The EU Commission move looks like an overtly political and protectionist measure, occupying the tax policy ground before the EU parliament can, and justified no doubt in part by the same NGO source estimate of €1trn in tax the EU is alleged to be missing every year.
Just how inaccurate this assertion is can be illustrated by comparing the UK tax gap work, the most sophisticated of any developed country, and the relative economic outputs of the UK and EU.
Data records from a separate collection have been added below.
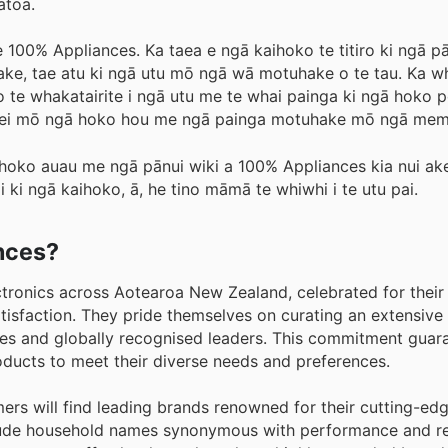
atoa.
100% Appliances. Ka taea e ngā kaihoko te titiro ki ngā pān
hake, tae atu ki ngā utu mō ngā wā motuhake o te tau. Ka 
ko te whakatairite i ngā utu me te whai painga ki ngā hoko p
a rānei mō ngā hoko hou me ngā painga motuhake mō ngā mem
hoko auau me ngā pānui wiki a 100% Appliances kia nui ake
 ki ngā kaihoko, ā, he tino māmā te whiwhi i te utu pai.
ances?
ctronics across Aotearoa New Zealand, celebrated for thei
isfaction. They pride themselves on curating an extensive 
s and globally recognised leaders. This commitment guara
oducts to meet their diverse needs and preferences.
rs will find leading brands renowned for their cutting-edg
clude household names synonymous with performance and reli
The UK is about 16% of the EU economy, and its tax gap shouldn’t be too far away from 16% of the EU total, given its average tax burden is not much lower than the EU average. HMRC estimate they lose £7.2bn to tax evasion and avoidance each year or around €10bn. Total maximum losses for the EU therefore would be €62bn, less than a tenth of the EU commission figures, borrowed from the NGO tax lobby, and a tiny fraction of EU national budgets in cash terms, and certainly no answer to fiscal deficits.
The tax transparency programme it seems to me is in danger of looking like the Emperor’s New Clothes. Most right thinking people agree taxes due must be paid, “render unto Caesar what is Caesar’s”, and there is valid work to be done to ensure effective measures are in place to prosecute tax evaders and clamp down on abusive tax avoidance structures; Jersey itself has introduced a package of such measures to reinforce that it does not welcome abusive tax schemes, and has committed to being an early adopter of CRS. But while these are worthwhile pursuits, the belief that any gained revenues will act as a panacea to all financial ills is destined to disappoint.
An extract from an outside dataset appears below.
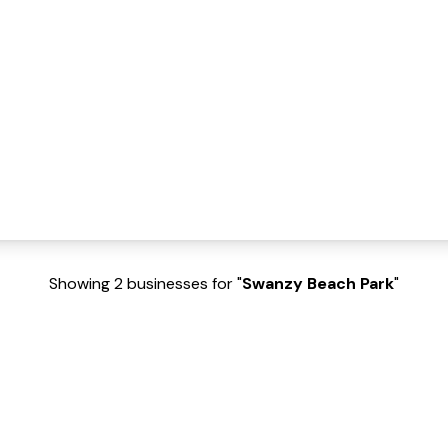
Showing 2 businesses for "
Swanzy Beach Park
"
Governments are being encouraged to take unwarranted discriminatory action by NGOs misrepresentation of estimated tax losses, based on research that is often funded by governments and charities who are committed to burgeoning social welfare and aid programmes they can no longer afford.
Beggar thy neighbour tax wars will leave everyone worse off and in the process have the potential to destroy citizens’ legitimate rights to compliant confidentiality, with debt laden states beginning to legislate away the ideals of sovereign nationhood and respect for international standards, all in the expedient pursuit of cash.
In Andersen’s tale it took a small child to point out the Emperor was wearing no clothes. With another fairy tale in mind let’s hope it doesn’t take another generation to discover there is no huge pot of gold at the end of the transparency rainbow.